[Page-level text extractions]
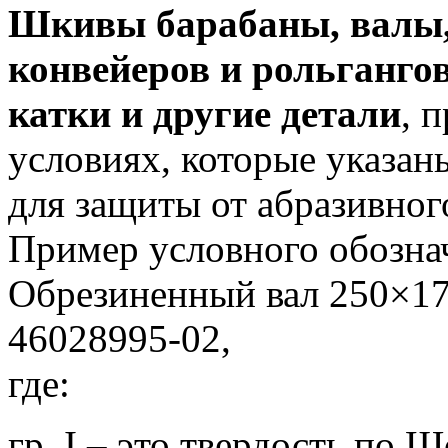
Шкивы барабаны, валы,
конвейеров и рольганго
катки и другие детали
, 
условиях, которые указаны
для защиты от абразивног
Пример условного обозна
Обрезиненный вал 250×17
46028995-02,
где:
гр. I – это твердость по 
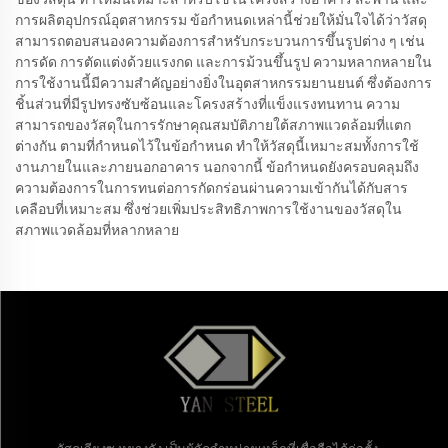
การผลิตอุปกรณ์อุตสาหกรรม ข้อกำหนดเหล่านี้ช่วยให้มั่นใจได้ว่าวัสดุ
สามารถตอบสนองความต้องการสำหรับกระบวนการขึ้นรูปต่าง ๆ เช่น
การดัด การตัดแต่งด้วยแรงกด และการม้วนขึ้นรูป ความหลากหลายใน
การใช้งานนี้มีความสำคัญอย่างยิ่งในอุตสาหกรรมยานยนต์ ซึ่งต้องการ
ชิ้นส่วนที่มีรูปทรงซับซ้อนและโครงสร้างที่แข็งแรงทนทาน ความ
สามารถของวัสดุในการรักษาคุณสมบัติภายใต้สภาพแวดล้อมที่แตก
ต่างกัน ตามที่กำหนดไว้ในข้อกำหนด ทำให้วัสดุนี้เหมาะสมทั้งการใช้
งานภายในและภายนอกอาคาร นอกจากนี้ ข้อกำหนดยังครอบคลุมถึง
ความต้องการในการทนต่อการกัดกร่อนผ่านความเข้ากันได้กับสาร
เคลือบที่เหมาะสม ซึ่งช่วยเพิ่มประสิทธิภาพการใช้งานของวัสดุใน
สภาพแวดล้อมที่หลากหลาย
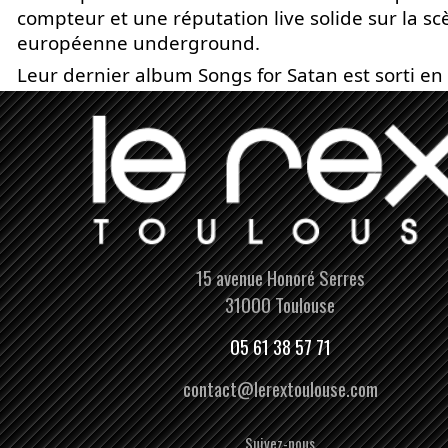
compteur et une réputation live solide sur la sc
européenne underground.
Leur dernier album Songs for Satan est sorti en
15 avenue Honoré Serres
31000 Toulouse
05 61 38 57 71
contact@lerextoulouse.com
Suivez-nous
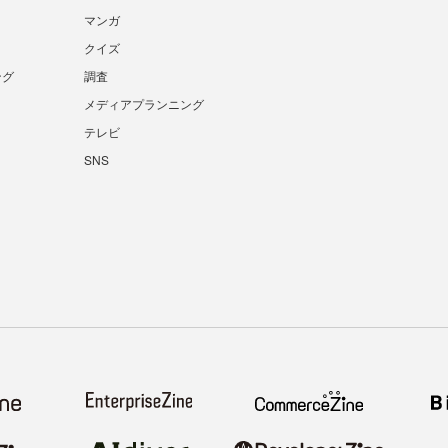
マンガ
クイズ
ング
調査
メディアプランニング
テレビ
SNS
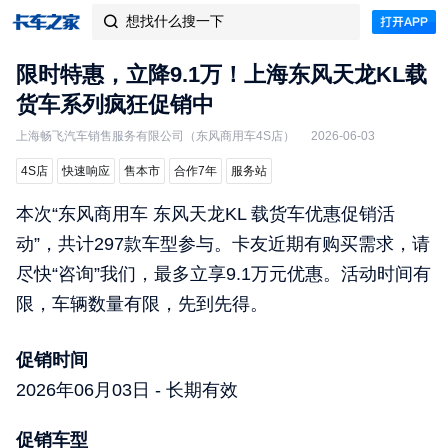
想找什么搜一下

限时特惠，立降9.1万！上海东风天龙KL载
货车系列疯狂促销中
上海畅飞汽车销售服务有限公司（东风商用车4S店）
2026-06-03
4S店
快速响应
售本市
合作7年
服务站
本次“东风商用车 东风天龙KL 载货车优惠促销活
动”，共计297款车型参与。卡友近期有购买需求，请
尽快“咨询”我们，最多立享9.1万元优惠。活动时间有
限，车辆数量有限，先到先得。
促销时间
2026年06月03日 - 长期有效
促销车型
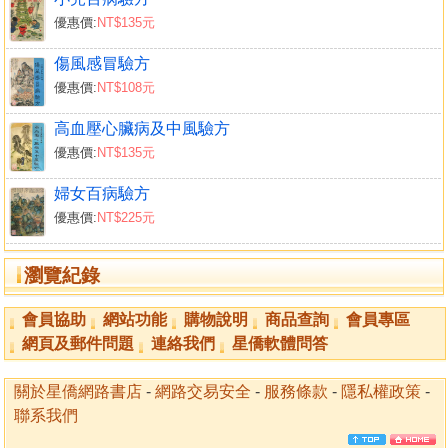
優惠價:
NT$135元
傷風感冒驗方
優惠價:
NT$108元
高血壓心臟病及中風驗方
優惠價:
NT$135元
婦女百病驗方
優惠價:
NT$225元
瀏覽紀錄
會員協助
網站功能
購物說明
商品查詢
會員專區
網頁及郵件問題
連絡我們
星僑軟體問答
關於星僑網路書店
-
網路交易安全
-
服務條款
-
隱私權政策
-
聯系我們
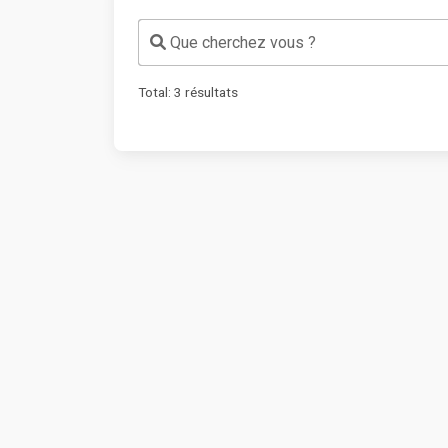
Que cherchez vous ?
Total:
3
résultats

**Description of the task**
Output all the records above again exactly, with the pictures dropped.

**Expected answer**
Шкивы барабаны, валы,
конвейеров и рольганго
катки и другие детали
, 
условиях, которые указаны
для защиты от абразивног
Пример условного обозна
Обрезиненный вал 250×17
46028995-02,
где:
гр. I – это твердость по 
การผลิตอุปกรณ์อุตสาหกรรม ข้อกำหนดเหล่านี้ช่วยให้มั่นใจได้ว่าวัสดุ
สามารถตอบสนองความต้องการสำหรับกระบวนการขึ้นรูปต่าง ๆ เช่น
การดัด การตัดแต่งด้วยแรงกด และการม้วนขึ้นรูป ความหลากหลายใน
การใช้งานนี้มีความสำคัญอย่างยิ่งในอุตสาหกรรมยานยนต์ ซึ่งต้องการ
ชิ้นส่วนที่มีรูปทรงซับซ้อนและโครงสร้างที่แข็งแรงทนทาน ความ
สามารถของวัสดุในการรักษาคุณสมบัติภายใต้สภาพแวดล้อมที่แตก
ต่างกัน ตามที่กำหนดไว้ในข้อกำหนด ทำให้วัสดุนี้เหมาะสมทั้งการใช้
งานภายในและภายนอกอาคาร นอกจากนี้ ข้อกำหนดยังครอบคลุมถึง
ความต้องการในการทนต่อการกัดกร่อนผ่านความเข้ากันได้กับสาร
เคลือบที่เหมาะสม ซึ่งช่วยเพิ่มประสิทธิภาพการใช้งานของวัสดุใน
สภาพแวดล้อมที่หลากหลาย
compteur et une réputation live solide sur la sc
européenne underground.
Leur dernier album Songs for Satan est sorti en
15 avenue Honoré Serres
31000 Toulouse
05 61 38 57 71
contact@lerextoulouse.com
Suivez-nous
マンガ
クイズ
ング
調査
メディアプランニング
テレビ
SNS
想找什么搜一下

限时特惠，立降9.1万！上海东风天龙KL载
货车系列疯狂促销中
上海畅飞汽车销售服务有限公司（东风商用车4S店）
2026-06-03
4S店
快速响应
售本市
合作7年
服务站
本次“东风商用车 东风天龙KL 载货车优惠促销活
动”，共计297款车型参与。卡友近期有购买需求，请
尽快“咨询”我们，最多立享9.1万元优惠。活动时间有
限，车辆数量有限，先到先得。
促销时间
2026年06月03日 - 长期有效
促销车型
優惠價:
NT$135元
傷風感冒驗方
優惠價:
NT$108元
高血壓心臟病及中風驗方
優惠價:
NT$135元
婦女百病驗方
優惠價:
NT$225元
瀏覽紀錄
會員協助
網站功能
購物說明
商品查詢
會員專區
網頁及郵件問題
連絡我們
星僑軟體問答
關於星僑網路書店
-
網路交易安全
-
服務條款
-
隱私權政策
-
聯系我們
Que cherchez vous ?
Total:
3
résultats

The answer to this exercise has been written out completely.